PermissionDenied: 403 Permission 'TABLES_UPDATE_DA...

Oyugi-Collins · 04-27-2022 05:42 AM

Hi,

I am testing the Bigquery storage write API by attempting to write sample data into Bigquery and I am getting a permission error as below

google.api_core.exceptions.PermissionDenied: 403 Permission 'TABLES_UPDATE_DATA' denied on resource 'projects/xxx/datasets/xxx.yyy/tables/xxx.yyy.test_customer_data' (or it may not exist).

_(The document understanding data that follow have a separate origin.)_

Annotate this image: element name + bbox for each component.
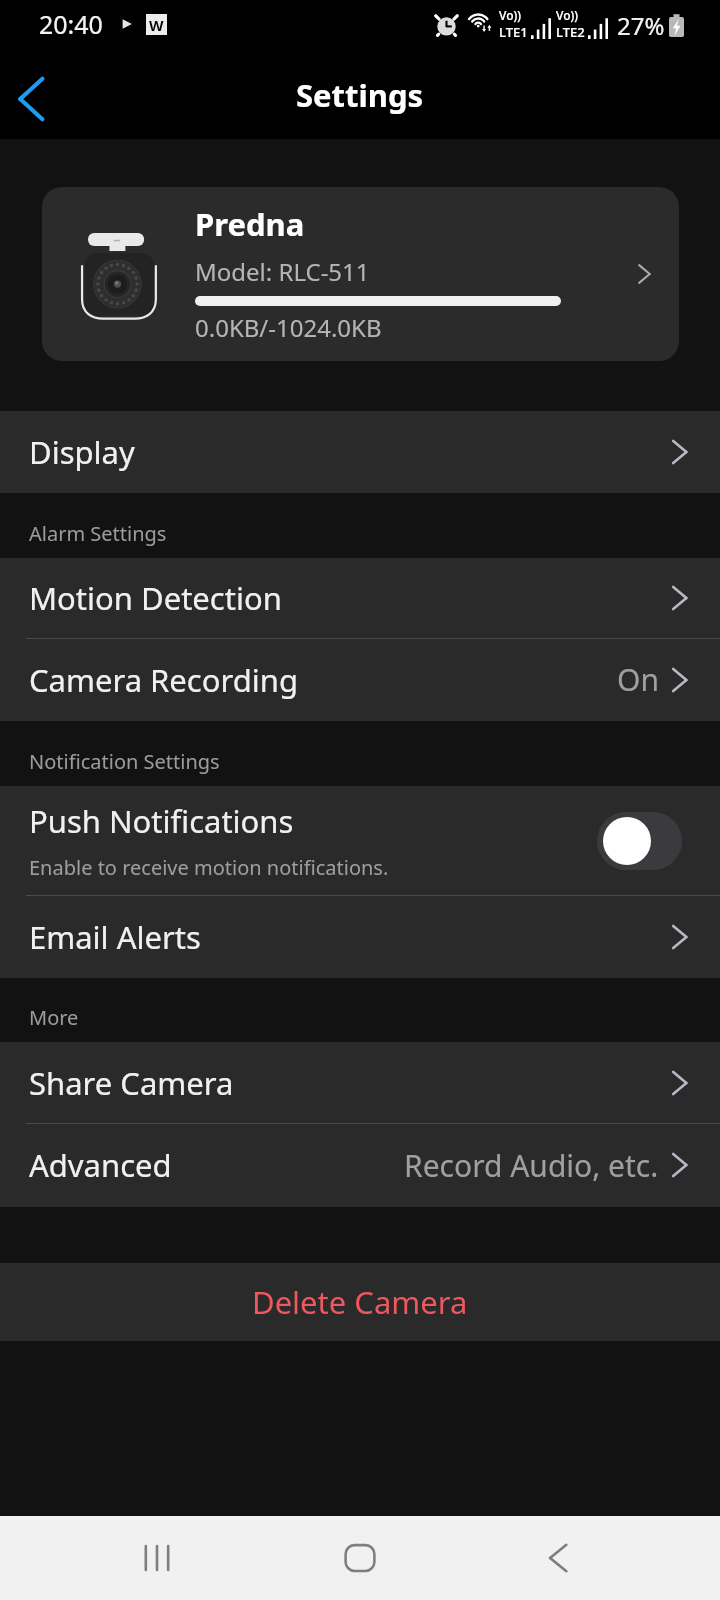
- button[interactable]: Display: [0, 411, 720, 493]
- button[interactable]: Back: [0, 58, 62, 139]
- staticText: LTE1: [499, 23, 528, 41]
- button[interactable]: Camera Recording: [0, 638, 720, 721]
- staticText: Share Camera: [29, 1062, 234, 1104]
- staticText: Advanced: [29, 1144, 172, 1186]
- button[interactable]: Delete Camera: [0, 1263, 720, 1341]
- staticText: 0.0KB/-1024.0KB: [195, 311, 382, 344]
- staticText: More: [29, 1004, 79, 1031]
- staticText: Record Audio, etc.: [404, 1145, 659, 1186]
- staticText: Email Alerts: [29, 916, 201, 958]
- staticText: Settings: [296, 74, 424, 116]
- staticText: W: [149, 15, 164, 35]
- staticText: Vo)): [556, 7, 578, 23]
- staticText: Display: [29, 431, 135, 473]
- staticText: 27%: [617, 9, 665, 42]
- button[interactable]: Advanced: [0, 1123, 720, 1207]
- staticText: 20:40: [39, 7, 103, 41]
- staticText: Delete Camera: [252, 1281, 468, 1323]
- button[interactable]: Push Notifications: [0, 786, 720, 895]
- staticText: Push Notifications: [29, 800, 294, 842]
- staticText: Vo)): [499, 7, 521, 23]
- staticText: Predna: [195, 203, 305, 245]
- button[interactable]: Email Alerts: [0, 895, 720, 978]
- staticText: On: [617, 659, 659, 700]
- button[interactable]: Recent apps: [109, 1516, 205, 1600]
- staticText: Alarm Settings: [29, 520, 167, 547]
- button[interactable]: Push Notifications toggle: [597, 812, 682, 870]
- button[interactable]: Share Camera: [0, 1042, 720, 1123]
- staticText: Enable to receive motion notifications.: [29, 854, 389, 881]
- staticText: Motion Detection: [29, 577, 282, 619]
- button[interactable]: Predna: [42, 187, 679, 361]
- button[interactable]: Motion Detection: [0, 558, 720, 638]
- staticText: Notification Settings: [29, 748, 220, 775]
- staticText: Model: RLC-511: [195, 255, 370, 288]
- staticText: LTE2: [556, 23, 585, 41]
- staticText: Camera Recording: [29, 659, 298, 701]
- button[interactable]: Home: [312, 1516, 408, 1600]
- button[interactable]: Back: [510, 1516, 606, 1600]
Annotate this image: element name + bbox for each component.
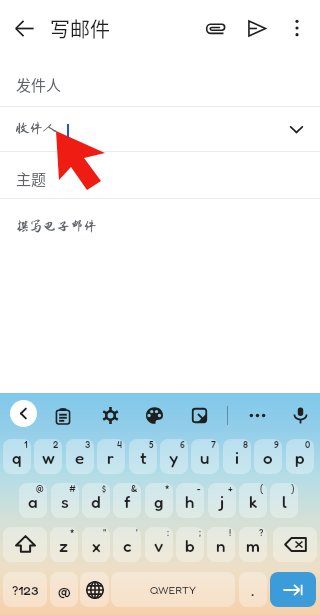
staticText: e bbox=[75, 447, 85, 468]
staticText: : bbox=[167, 527, 170, 538]
staticText: s bbox=[61, 491, 69, 512]
staticText: v bbox=[154, 535, 164, 556]
staticText: 8 bbox=[243, 439, 248, 450]
staticText: w bbox=[42, 447, 55, 468]
button[interactable]: q bbox=[3, 439, 31, 474]
button[interactable]: Theme bbox=[140, 393, 168, 438]
staticText: g bbox=[154, 491, 164, 512]
button[interactable]: 主题 bbox=[0, 152, 320, 199]
staticText: y bbox=[169, 447, 179, 468]
button[interactable]: 发件人 bbox=[0, 56, 320, 107]
button[interactable]: w bbox=[34, 439, 62, 474]
staticText: 撰写电子邮件 bbox=[16, 219, 98, 234]
button[interactable]: z bbox=[50, 527, 78, 562]
staticText: 9 bbox=[274, 439, 279, 450]
button[interactable]: l bbox=[270, 483, 298, 518]
staticText: h bbox=[185, 491, 195, 512]
button[interactable]: More bbox=[243, 393, 271, 438]
staticText: j bbox=[220, 491, 225, 512]
staticText: f bbox=[124, 491, 131, 512]
staticText: d bbox=[91, 491, 101, 512]
staticText: q bbox=[12, 447, 22, 468]
button[interactable]: k bbox=[239, 483, 267, 518]
button[interactable]: d bbox=[82, 483, 110, 518]
button[interactable]: Change language bbox=[80, 572, 109, 607]
button[interactable]: x bbox=[82, 527, 110, 562]
staticText: u bbox=[200, 447, 210, 468]
staticText: ; bbox=[199, 527, 201, 538]
button[interactable]: m bbox=[239, 527, 267, 562]
staticText: + bbox=[228, 483, 233, 494]
button[interactable]: i bbox=[223, 439, 251, 474]
button[interactable]: Shift bbox=[3, 527, 47, 562]
button[interactable]: y bbox=[160, 439, 188, 474]
staticText: - bbox=[197, 483, 201, 494]
staticText: ' bbox=[136, 527, 138, 538]
staticText: c bbox=[123, 535, 132, 556]
staticText: 0 bbox=[305, 439, 311, 450]
staticText: & bbox=[131, 483, 138, 494]
staticText: b bbox=[185, 535, 195, 556]
button[interactable]: v bbox=[145, 527, 173, 562]
staticText: $ bbox=[102, 483, 107, 494]
staticText: 主题 bbox=[16, 168, 47, 190]
button[interactable]: Stickers bbox=[185, 393, 213, 438]
button[interactable]: t bbox=[129, 439, 157, 474]
staticText: 7 bbox=[211, 439, 216, 450]
button[interactable]: Voice input off bbox=[286, 393, 314, 438]
staticText: 5 bbox=[149, 439, 154, 450]
staticText: 4 bbox=[117, 439, 122, 450]
button[interactable]: p bbox=[286, 439, 314, 474]
button[interactable]: u bbox=[191, 439, 219, 474]
staticText: ! bbox=[229, 527, 232, 538]
staticText: 发件人 bbox=[16, 74, 62, 96]
staticText: * bbox=[70, 527, 75, 538]
button[interactable]: a bbox=[19, 483, 47, 518]
button[interactable]: o bbox=[254, 439, 282, 474]
staticText: p bbox=[295, 447, 305, 468]
button[interactable]: Send bbox=[240, 0, 272, 56]
button[interactable]: f bbox=[113, 483, 141, 518]
staticText: x bbox=[92, 535, 101, 556]
staticText: 写邮件 bbox=[50, 14, 110, 43]
button[interactable]: e bbox=[66, 439, 94, 474]
button[interactable]: h bbox=[176, 483, 204, 518]
staticText: ) bbox=[291, 483, 295, 494]
button[interactable]: 收件人 bbox=[0, 107, 320, 152]
button[interactable]: Enter bbox=[270, 572, 316, 607]
staticText: z bbox=[59, 535, 69, 556]
button[interactable]: Clipboard bbox=[49, 393, 77, 438]
staticText: QWERTY bbox=[150, 583, 197, 596]
button[interactable]: Back bbox=[8, 0, 40, 56]
staticText: r bbox=[107, 447, 115, 468]
button[interactable]: Attach file bbox=[199, 0, 231, 56]
button[interactable]: Settings bbox=[96, 393, 124, 438]
button[interactable]: QWERTY bbox=[111, 572, 235, 607]
button[interactable]: Backspace bbox=[273, 527, 317, 562]
button[interactable]: ?123 bbox=[3, 572, 47, 607]
staticText: ?123 bbox=[12, 582, 39, 598]
staticText: l bbox=[282, 491, 287, 512]
staticText: a bbox=[28, 491, 38, 512]
button[interactable]: s bbox=[51, 483, 79, 518]
button[interactable]: r bbox=[97, 439, 125, 474]
staticText: m bbox=[246, 535, 260, 556]
button[interactable]: More options bbox=[281, 0, 313, 56]
staticText: ? bbox=[259, 527, 264, 538]
staticText: " bbox=[103, 527, 107, 538]
button[interactable]: b bbox=[176, 527, 204, 562]
button[interactable]: . bbox=[239, 572, 267, 607]
button[interactable]: 撰写电子邮件 bbox=[0, 199, 320, 255]
button[interactable]: Hide keyboard bbox=[10, 400, 37, 427]
staticText: 收件人 bbox=[16, 121, 57, 136]
staticText: o bbox=[263, 447, 273, 468]
staticText: 1 bbox=[24, 439, 28, 450]
staticText: 2 bbox=[53, 439, 59, 450]
staticText: i bbox=[235, 447, 239, 468]
button[interactable]: g bbox=[145, 483, 173, 518]
button[interactable]: c bbox=[113, 527, 141, 562]
staticText: @ bbox=[36, 483, 44, 494]
button[interactable]: j bbox=[208, 483, 236, 518]
button[interactable]: @ bbox=[50, 572, 78, 607]
button[interactable]: n bbox=[207, 527, 235, 562]
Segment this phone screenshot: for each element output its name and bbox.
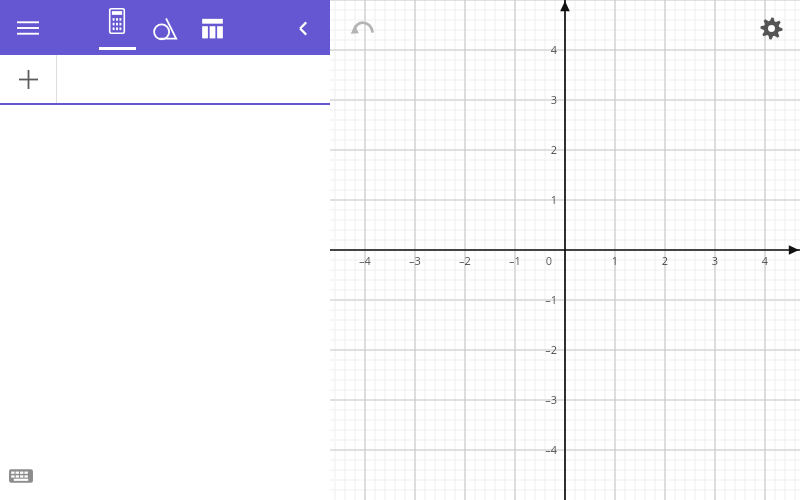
- button[interactable]: Collapse panel: [287, 12, 319, 44]
- staticText: –3: [529, 392, 557, 407]
- staticText: 3: [700, 253, 730, 268]
- staticText: –1: [529, 292, 557, 307]
- button[interactable]: Settings: [754, 11, 788, 45]
- staticText: 0: [539, 253, 559, 268]
- button[interactable]: Show keyboard: [6, 461, 36, 491]
- staticText: 3: [529, 92, 557, 107]
- staticText: 1: [529, 192, 557, 207]
- staticText: 2: [529, 142, 557, 157]
- button[interactable]: Undo: [346, 11, 380, 45]
- staticText: 4: [750, 253, 780, 268]
- button[interactable]: Algebra: [98, 5, 136, 50]
- button[interactable]: Table: [196, 12, 229, 45]
- staticText: –4: [529, 442, 557, 457]
- staticText: 1: [600, 253, 630, 268]
- staticText: –2: [529, 342, 557, 357]
- staticText: –4: [350, 253, 380, 268]
- staticText: 2: [650, 253, 680, 268]
- staticText: 4: [529, 42, 557, 57]
- button[interactable]: Menu: [12, 12, 44, 44]
- button[interactable]: Add input row: [0, 55, 56, 103]
- staticText: –1: [500, 253, 530, 268]
- staticText: –2: [450, 253, 480, 268]
- staticText: –3: [400, 253, 430, 268]
- button[interactable]: Geometry: [148, 12, 181, 45]
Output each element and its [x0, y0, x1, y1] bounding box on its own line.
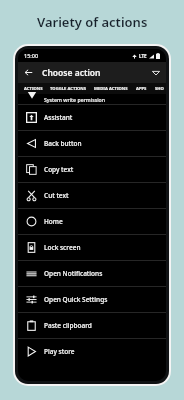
button[interactable]: System write permission — [18, 94, 166, 104]
button[interactable]: Paste clipboard — [18, 313, 166, 338]
staticText: Assistant — [44, 113, 73, 122]
button[interactable]: Lock screen — [18, 235, 166, 260]
button[interactable]: Open Notifications — [18, 261, 166, 286]
button[interactable]: Back button — [18, 131, 166, 156]
button[interactable]: Copy text — [18, 157, 166, 182]
staticText: Variety of actions — [37, 13, 148, 31]
button[interactable]: Filter — [145, 62, 166, 83]
staticText: LTE — [139, 53, 147, 59]
button[interactable]: MEDIA ACTIONS — [90, 86, 131, 92]
staticText: System write permission — [44, 96, 105, 103]
staticText: Cut text — [44, 191, 69, 200]
staticText: SHO — [155, 86, 164, 92]
button[interactable]: ACTIONS — [20, 86, 47, 92]
staticText: Play store — [44, 347, 75, 356]
button[interactable]: SHO — [152, 86, 166, 92]
button[interactable]: Play store — [18, 339, 166, 364]
button[interactable]: Home — [18, 209, 166, 234]
button[interactable]: Cut text — [18, 183, 166, 208]
staticText: Home — [44, 217, 63, 226]
staticText: ACTIONS — [24, 86, 43, 92]
button[interactable]: Back — [18, 62, 39, 83]
staticText: 15:00 — [24, 52, 39, 59]
staticText: Lock screen — [44, 243, 81, 252]
button[interactable]: TOGGLE ACTIONS — [47, 86, 90, 92]
staticText: Paste clipboard — [44, 321, 92, 330]
staticText: Back button — [44, 139, 82, 148]
staticText: APPS — [136, 86, 147, 92]
button[interactable]: Open Quick Settings — [18, 287, 166, 312]
staticText: Choose action — [42, 67, 101, 79]
staticText: Copy text — [44, 165, 74, 174]
staticText: Open Quick Settings — [44, 295, 108, 304]
button[interactable]: APPS — [131, 86, 152, 92]
button[interactable]: Assistant — [18, 105, 166, 130]
staticText: MEDIA ACTIONS — [94, 86, 128, 92]
staticText: Open Notifications — [44, 269, 103, 278]
staticText: TOGGLE ACTIONS — [50, 86, 87, 92]
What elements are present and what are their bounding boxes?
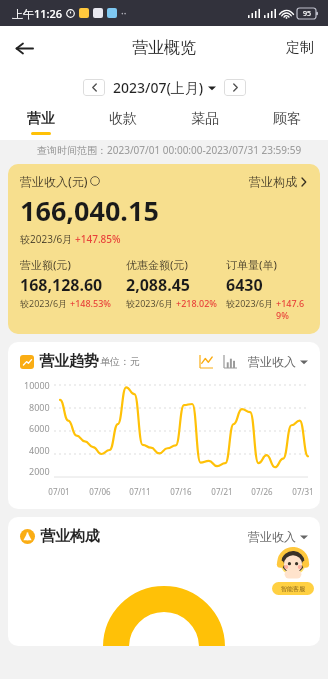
staticText: 查询时间范围：2023/07/01 00:00:00-2023/07/31 23…: [37, 143, 302, 157]
button[interactable]: 菜品: [164, 104, 246, 140]
staticText: 较2023/6月: [226, 297, 276, 309]
staticText: 166,040.15: [20, 192, 159, 229]
button[interactable]: 定制: [280, 33, 320, 63]
staticText: 07/21: [211, 486, 233, 497]
staticText: 收款: [109, 110, 137, 128]
staticText: 营业构成: [40, 527, 100, 546]
staticText: +147.69%: [276, 297, 308, 321]
staticText: +148.53%: [70, 297, 112, 309]
staticText: 定制: [286, 39, 314, 57]
staticText: 168,128.60: [20, 274, 103, 296]
button[interactable]: 营业收入: [248, 354, 308, 369]
button[interactable]: Line chart: [199, 354, 214, 369]
staticText: 07/01: [48, 486, 70, 497]
button[interactable]: 营业: [0, 104, 82, 140]
button[interactable]: Bar chart: [223, 354, 238, 369]
staticText: 2000: [29, 465, 50, 477]
staticText: 6430: [226, 274, 263, 296]
staticText: 2,088.45: [126, 274, 190, 296]
staticText: 营业收入: [248, 529, 296, 544]
button[interactable]: Next month: [224, 79, 246, 96]
staticText: 上午11:26: [12, 6, 63, 21]
staticText: 营业概览: [132, 38, 196, 58]
staticText: 07/06: [89, 486, 111, 497]
staticText: 单位：元: [100, 355, 140, 368]
staticText: 6000: [29, 422, 50, 434]
staticText: 营业收入: [248, 354, 296, 369]
button[interactable]: 顾客: [246, 104, 328, 140]
staticText: 优惠金额(元): [126, 257, 188, 272]
staticText: +218.02%: [176, 297, 218, 309]
staticText: 较2023/6月: [20, 297, 70, 309]
staticText: 营业构成: [249, 174, 297, 189]
staticText: 2023/07(上月): [113, 78, 204, 97]
button[interactable]: 2023/07(上月): [113, 78, 216, 97]
staticText: 顾客: [273, 110, 301, 128]
staticText: 营业: [27, 110, 55, 128]
staticText: ··: [121, 6, 127, 20]
staticText: 07/26: [251, 486, 273, 497]
staticText: 较2023/6月: [126, 297, 176, 309]
staticText: 4000: [29, 444, 50, 456]
staticText: 营业额(元): [20, 257, 71, 272]
staticText: 95: [303, 9, 312, 19]
staticText: 07/31: [292, 486, 314, 497]
button[interactable]: Back: [6, 30, 42, 66]
button[interactable]: 收款: [82, 104, 164, 140]
staticText: 8000: [29, 401, 50, 413]
button[interactable]: 营业收入: [248, 529, 308, 544]
button[interactable]: 营业构成: [249, 174, 308, 189]
staticText: 07/11: [129, 486, 151, 497]
staticText: 较2023/6月: [20, 232, 75, 246]
staticText: 智能客服: [281, 585, 305, 593]
button[interactable]: Previous month: [83, 79, 105, 96]
staticText: 07/16: [170, 486, 192, 497]
staticText: +147.85%: [75, 232, 121, 246]
staticText: 营业收入(元): [20, 173, 88, 189]
staticText: 订单量(单): [226, 257, 277, 272]
staticText: 营业趋势: [39, 352, 99, 371]
staticText: 菜品: [191, 110, 219, 128]
button[interactable]: 智能客服: [272, 549, 314, 595]
staticText: 10000: [24, 379, 50, 391]
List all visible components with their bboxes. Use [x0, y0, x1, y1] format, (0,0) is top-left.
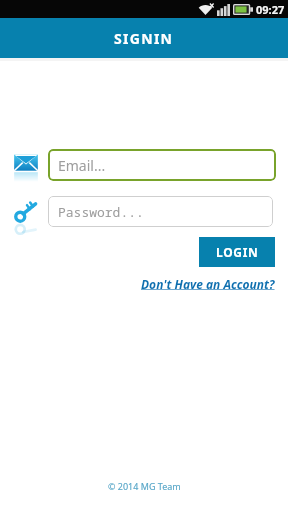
button[interactable]: LOGIN: [199, 237, 275, 267]
button[interactable]: Don't Have an Account?: [141, 276, 275, 292]
button[interactable]: Email...: [48, 149, 276, 181]
staticText: Email...: [58, 156, 106, 175]
other: Password: [10, 197, 42, 231]
staticText: LOGIN: [216, 244, 259, 260]
button[interactable]: Password...: [48, 196, 273, 227]
other: Email: [10, 151, 42, 187]
staticText: SIGNIN: [114, 29, 174, 48]
staticText: © 2014 MG Team: [108, 480, 181, 492]
staticText: Don't Have an Account?: [141, 276, 275, 292]
staticText: Password...: [58, 203, 144, 221]
staticText: 09:27: [256, 2, 285, 17]
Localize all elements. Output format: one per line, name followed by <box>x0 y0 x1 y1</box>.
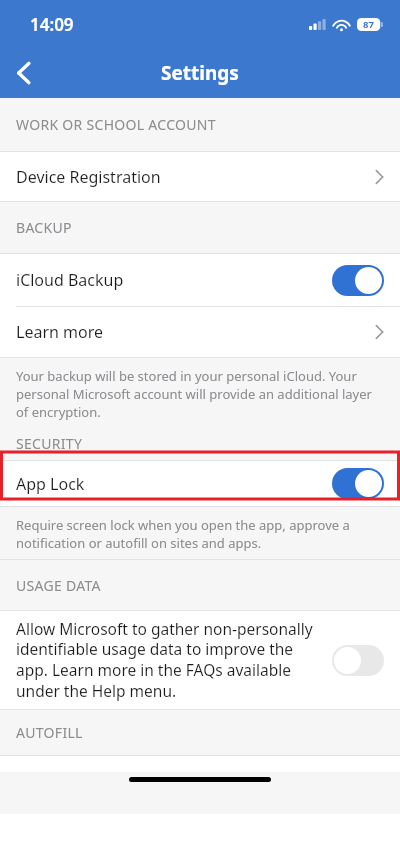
staticText: WORK OR SCHOOL ACCOUNT <box>16 115 216 134</box>
staticText: SECURITY <box>16 434 83 453</box>
button[interactable]: App Lock <box>0 461 400 506</box>
staticText: Device Registration <box>16 166 375 188</box>
staticText: Require screen lock when you open the ap… <box>16 516 384 552</box>
button[interactable]: Disabled <box>332 645 384 676</box>
staticText: BACKUP <box>16 218 72 237</box>
button[interactable]: iCloud Backup <box>0 254 400 306</box>
button[interactable]: Allow Microsoft to gather non-personally… <box>0 611 400 709</box>
button[interactable]: Learn more <box>0 307 400 357</box>
staticText: USAGE DATA <box>16 576 101 595</box>
button[interactable]: Back <box>0 50 46 96</box>
button[interactable]: Enabled <box>332 468 384 499</box>
button[interactable]: Enabled <box>332 265 384 296</box>
staticText: 87 <box>363 18 374 31</box>
staticText: Allow Microsoft to gather non-personally… <box>16 618 322 702</box>
staticText: 14:09 <box>30 13 74 36</box>
staticText: Settings <box>161 60 239 86</box>
button[interactable]: Device Registration <box>0 152 400 201</box>
staticText: Your backup will be stored in your perso… <box>16 367 384 421</box>
staticText: App Lock <box>16 473 332 495</box>
staticText: iCloud Backup <box>16 269 332 291</box>
staticText: Learn more <box>16 321 375 343</box>
staticText: AUTOFILL <box>16 723 83 742</box>
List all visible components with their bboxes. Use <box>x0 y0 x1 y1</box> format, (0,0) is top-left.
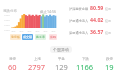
button[interactable]: 涨停板 <box>10 34 21 40</box>
button[interactable]: 换手率 <box>35 34 46 40</box>
button[interactable]: 跌停 <box>97 57 121 72</box>
staticText: 36.57 <box>90 28 104 35</box>
staticText: 上涨 <box>34 57 41 61</box>
staticText: 跌停 <box>106 57 113 61</box>
staticText: 深股通净流入 <box>69 31 89 35</box>
button[interactable]: 沪股通净流入 <box>69 16 111 23</box>
staticText: 沪股通净流入 <box>69 19 89 23</box>
staticText: -5% <box>43 29 48 32</box>
staticText: -5% <box>19 29 24 32</box>
staticText: 亿元 <box>105 7 111 11</box>
staticText: 换手率 <box>36 35 45 39</box>
staticText: 1000 <box>4 13 10 16</box>
staticText: 亿元 <box>105 31 111 35</box>
staticText: 涨停 <box>9 57 16 61</box>
button[interactable]: 沪深融资余额 <box>69 4 111 11</box>
button[interactable]: 深股通净流入 <box>69 28 111 35</box>
staticText: 振幅 <box>50 35 56 39</box>
staticText: 80.59 <box>90 4 104 11</box>
staticText: 沪深融资余额 <box>69 7 89 11</box>
staticText: 60 <box>8 62 17 72</box>
staticText: 平盘 <box>58 57 65 61</box>
button[interactable]: 个股异动 <box>50 46 72 53</box>
staticText: 129 <box>55 62 68 72</box>
staticText: 1000 <box>4 18 10 21</box>
staticText: 亿元 <box>105 19 111 23</box>
staticText: 19 <box>105 62 114 72</box>
staticText: 成交额 <box>23 35 32 39</box>
staticText: 个股异动 <box>53 47 69 52</box>
button[interactable]: 振幅 <box>49 34 57 40</box>
staticText: 1000 <box>4 23 10 26</box>
staticText: 涨停板 <box>11 35 20 39</box>
staticText: -5% <box>27 29 32 32</box>
button[interactable]: 上涨 <box>25 57 49 72</box>
staticText: 1000 <box>4 28 10 31</box>
staticText: 截止14:56 <box>40 9 56 14</box>
staticText: -5% <box>51 29 56 32</box>
staticText: -5% <box>35 29 40 32</box>
button[interactable]: 平盘 <box>49 57 73 72</box>
staticText: 1166 <box>76 62 94 72</box>
staticText: 44.02 <box>90 16 104 23</box>
staticText: 2797 <box>28 62 46 72</box>
staticText: 涨跌分布 <box>3 9 17 13</box>
button[interactable]: 成交额 <box>22 34 33 40</box>
button[interactable]: 下跌 <box>73 57 97 72</box>
button[interactable]: 涨停 <box>0 57 25 72</box>
staticText: -5% <box>11 29 16 32</box>
staticText: 下跌 <box>82 57 89 61</box>
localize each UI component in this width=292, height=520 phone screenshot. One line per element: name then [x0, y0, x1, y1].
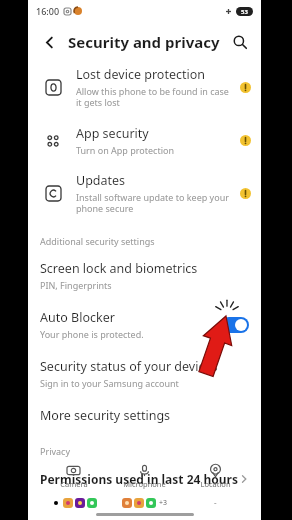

I have given the service account the necessary roles according to this documentation. If I test the same service account using the Legacy streaming API I am able to write successfully into Bigquery. I will appreciate the help by being shown what might be wrong since we are intending to use the Bigquery storage write API. Thanks

Below is my full code, if it might help

"""
This code sample demonstrates how to write records in pending mode
using the low-level generated client for Python.
"""
from google.cloud import bigquery_storage_v1
from google.cloud.bigquery_storage_v1 import types
from google.cloud.bigquery_storage_v1 import writer
from google.protobuf import descriptor_pb2
from google.cloud import storage
import os
import customer_record_pb2  #

os.environ['GOOGLE_APPLICATION_CREDENTIALS'] = 'xxx-b033d9535e9d.json' #The Json file is the same location

storage_client = storage.Client()


def create_row_data(row_num: int, name: str):
  row = customer_record_pb2.CustomerRecord()
  row.row_num = row_num
  row.customer_name = name
  return row.SerializeToString()


def append_rows_pending(project_id: str, dataset_id: str, table_id: str):
  """Create a write stream, write some sample data, and commit the stream."""
  write_client = bigquery_storage_v1.BigQueryWriteClient()
  parent = write_client.table_path(project_id, dataset_id, table_id)
  write_stream = types.WriteStream()

  # Setting the Pending Mode
  write_stream.type_ = types.WriteStream.Type.PENDING
  write_stream = write_client.create_write_stream(
    parent=parent, write_stream=write_stream
  )
  stream_name = write_stream.name
  request_template = types.AppendRowsRequest()
  request_template.write_stream = stream_name
  proto_schema = types.ProtoSchema()
  proto_descriptor = descriptor_pb2.DescriptorProto()
  customer_record_pb2.CustomerRecord.DESCRIPTOR.CopyToProto(proto_descriptor)
  proto_schema.proto_descriptor = proto_descriptor
  proto_data = types.AppendRowsRequest.ProtoData()
  proto_data.writer_schema = proto_schema
  request_template.proto_rows = proto_data

  # AppendRowsStream to send an arbitrary number of requests to a stream.
  append_rows_stream = writer.AppendRowsStream(write_client, request_template)

  # First Batch
  proto_rows = types.ProtoRows()
  proto_rows.serialized_rows.append(create_row_data(1, "Alice"))
  proto_rows.serialized_rows.append(create_row_data(2, "Bob"))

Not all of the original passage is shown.